Thomas Struth, habitus et chaos
Thomas Struth, photographie, photographie objective, Ecole de Düsseldorf, Nouvelle Objectivité | Publié par Thierry Grizard le 15 décembre 2017.
Thomas Struth, (né en 1954), est un photographe allemand ancien élève de Gerhard Richter puis de Bernd et Hilla Becher.
Thomas Struth et l’Ecole de Düsseldorf
Le travail de Thomas Struth est très marqué par sa formation initiale. De Gerhard Richter il retient, dans la droite ligne du minimalisme et de l’art conceptuel, la volonté de se déprendre de toute subjectivité, en tentant de maintenir une approche analytique du sujet compris comme un objet formel du médium utilisé. Le référent est d’une certaine manière détaché du réel et absorbé et « digéré » par le « milieu » du moyen de représentation.
© Thomas Struth.
Quant à sa filiation avec Bernd et Hilla Becher elle est évidente. Les Becher ont entrepris un travail documentaire strict du patrimoine industriel de la fin du 19° et 20° siècles. Ils procédaient suivant une méthodologie rigoureuse se caractérisant par la frontalité, une lumière étale, un niveau de détail très poussé, l’absence de toute figure humaine et le travail en série.
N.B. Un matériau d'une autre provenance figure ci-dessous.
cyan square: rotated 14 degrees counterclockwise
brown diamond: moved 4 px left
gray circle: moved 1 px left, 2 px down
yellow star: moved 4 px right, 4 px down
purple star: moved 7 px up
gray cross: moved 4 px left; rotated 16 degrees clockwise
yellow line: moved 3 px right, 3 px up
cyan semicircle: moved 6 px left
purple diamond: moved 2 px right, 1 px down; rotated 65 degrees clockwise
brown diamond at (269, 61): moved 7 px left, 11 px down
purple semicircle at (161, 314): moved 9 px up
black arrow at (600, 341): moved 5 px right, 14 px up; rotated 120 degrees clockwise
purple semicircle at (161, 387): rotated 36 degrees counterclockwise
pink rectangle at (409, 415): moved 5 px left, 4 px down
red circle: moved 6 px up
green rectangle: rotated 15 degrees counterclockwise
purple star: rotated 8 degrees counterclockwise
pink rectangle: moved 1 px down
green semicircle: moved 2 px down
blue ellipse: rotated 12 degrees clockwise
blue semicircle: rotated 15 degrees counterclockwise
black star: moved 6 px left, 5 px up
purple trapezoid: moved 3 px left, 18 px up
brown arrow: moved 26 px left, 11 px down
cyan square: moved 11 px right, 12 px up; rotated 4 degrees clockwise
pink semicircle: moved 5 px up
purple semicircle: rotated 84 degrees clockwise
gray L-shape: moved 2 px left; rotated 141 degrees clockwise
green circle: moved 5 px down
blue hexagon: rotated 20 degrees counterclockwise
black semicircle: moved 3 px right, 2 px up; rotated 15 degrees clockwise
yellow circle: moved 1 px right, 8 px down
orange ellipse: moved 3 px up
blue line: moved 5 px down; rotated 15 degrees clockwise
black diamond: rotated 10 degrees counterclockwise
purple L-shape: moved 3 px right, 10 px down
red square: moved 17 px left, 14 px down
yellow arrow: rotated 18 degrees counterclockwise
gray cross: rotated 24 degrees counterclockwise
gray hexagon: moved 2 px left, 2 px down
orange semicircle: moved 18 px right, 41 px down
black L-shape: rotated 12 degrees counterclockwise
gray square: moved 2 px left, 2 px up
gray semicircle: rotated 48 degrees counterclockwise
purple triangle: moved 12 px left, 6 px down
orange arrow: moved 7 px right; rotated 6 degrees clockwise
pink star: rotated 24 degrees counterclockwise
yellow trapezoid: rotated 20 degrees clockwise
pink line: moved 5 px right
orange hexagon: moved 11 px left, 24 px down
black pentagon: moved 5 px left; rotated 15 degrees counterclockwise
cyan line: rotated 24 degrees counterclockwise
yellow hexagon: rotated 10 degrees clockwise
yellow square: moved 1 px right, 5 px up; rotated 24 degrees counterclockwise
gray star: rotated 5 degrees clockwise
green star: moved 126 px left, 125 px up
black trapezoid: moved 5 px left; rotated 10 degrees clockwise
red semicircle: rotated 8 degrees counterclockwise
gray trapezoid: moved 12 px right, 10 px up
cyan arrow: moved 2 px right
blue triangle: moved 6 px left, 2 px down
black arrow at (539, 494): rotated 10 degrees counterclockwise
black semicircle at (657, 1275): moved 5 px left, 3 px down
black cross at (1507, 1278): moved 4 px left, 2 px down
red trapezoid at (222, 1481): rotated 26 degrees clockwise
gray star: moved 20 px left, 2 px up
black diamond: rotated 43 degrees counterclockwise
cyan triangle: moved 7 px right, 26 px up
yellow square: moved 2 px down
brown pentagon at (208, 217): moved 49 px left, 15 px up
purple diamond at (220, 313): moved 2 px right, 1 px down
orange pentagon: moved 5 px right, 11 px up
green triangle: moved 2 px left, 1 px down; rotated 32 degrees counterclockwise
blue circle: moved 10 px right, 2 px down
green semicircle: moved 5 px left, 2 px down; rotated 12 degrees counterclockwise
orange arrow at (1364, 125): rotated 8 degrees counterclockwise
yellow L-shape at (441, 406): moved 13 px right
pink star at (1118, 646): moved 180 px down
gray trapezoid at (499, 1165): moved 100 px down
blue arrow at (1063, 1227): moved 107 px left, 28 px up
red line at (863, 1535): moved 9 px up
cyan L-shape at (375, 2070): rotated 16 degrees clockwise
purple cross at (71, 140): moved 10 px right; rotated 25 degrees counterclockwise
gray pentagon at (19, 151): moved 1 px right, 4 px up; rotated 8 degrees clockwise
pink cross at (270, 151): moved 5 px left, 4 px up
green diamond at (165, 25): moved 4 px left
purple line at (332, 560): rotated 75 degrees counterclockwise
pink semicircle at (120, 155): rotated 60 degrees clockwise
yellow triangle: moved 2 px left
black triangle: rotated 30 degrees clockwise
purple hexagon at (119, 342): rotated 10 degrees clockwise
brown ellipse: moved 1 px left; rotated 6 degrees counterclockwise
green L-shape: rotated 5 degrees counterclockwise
Thomas Struth respecte ces deux voies particulièrement fécondes dans l’art contemporain, tout spécialement concernant la photographie dite objective à laquelle sont apparentés : Thomas Ruff, Candida Höfer, Andreas Gursky, Thomas Demand, etc. En outre, cette démarche est à rapprocher de la Nouvelle Objectivité qui donna en Allemagne ses lettres de noblesse à la photographie auparavant ravalée au rang de pâle copie de la peinture ou de piètre moyen de documentation anecdotique.
© Thomas Struth.
L’échelle humaine
Thomas Struth se démarque des autres photographes de l’Ecole de Düsseldorf par les sujets abordés, sinon par la méthode ou le « style » neutre, distancié et froid partagé par l’ensemble des artistes associés au mouvement de la photographie objective. Le photographe allemand a tout d’abord produit des séries sur des rues anodines, sans caractère pittoresque ou anecdotique, mais alors que Gursky se distancie en montrant l’homme depuis son appartenance à l’espèce, au groupe, Thomas Struth se met à hauteur d’homme même lorsqu’il photographie des rues désertes. Le travail du photographe a ensuite évolué vers de nombreux sujets souvent peuplés de groupes humains réduits ou tout du moins montrant l’activité humaine dans les registres de la société des loisirs, y compris culturels (la série sur les grands musées populaires), de l’activité industrielle, principalement High Tech, mais aussi en exécutant des portraits de famille acérés, voire acerbes, révélant l’appartenance sociale.
© Thomas Struth.
© Thomas Struth.
L’étrangeté des “habitus”
Il y a donc, apparemment, un aspect documentaire chez Thomas Struth. En réalité, le caractère documentaire du travail de Thomas Struth est trompeur et porte bien davantage sur le médium photographique lui-même. Cependant à l’inverse de Thomas Demand ou Thomas Ruff qui décomposent les mécaniques plus ou moins trompeuses de la représentation photographique, Struth l’utilise pour mettre en exergue l’étrangeté de notre quotidien, ou notre cécité à voir et comprendre les spécificités de nos activités courantes. De ce point de vue il rejoint Gursky et porte un regard incisif et froid sur ses congénères. C’est ainsi qu’il montre à quel point nous ne voyons plus les rues que nous arpentons, que nos activités individuelles y compris culturelles relèvent d’une consommation des signes et de comportements collectifs et d’appartenance ou d’identification. En soulignant la grégarité, comme chez Gursky, mais à l’échelle des individus, il obtient un effet d’étrangeté ou plus précisement un décalage formel révélateur des “habitus” et de notre cécité les concernant.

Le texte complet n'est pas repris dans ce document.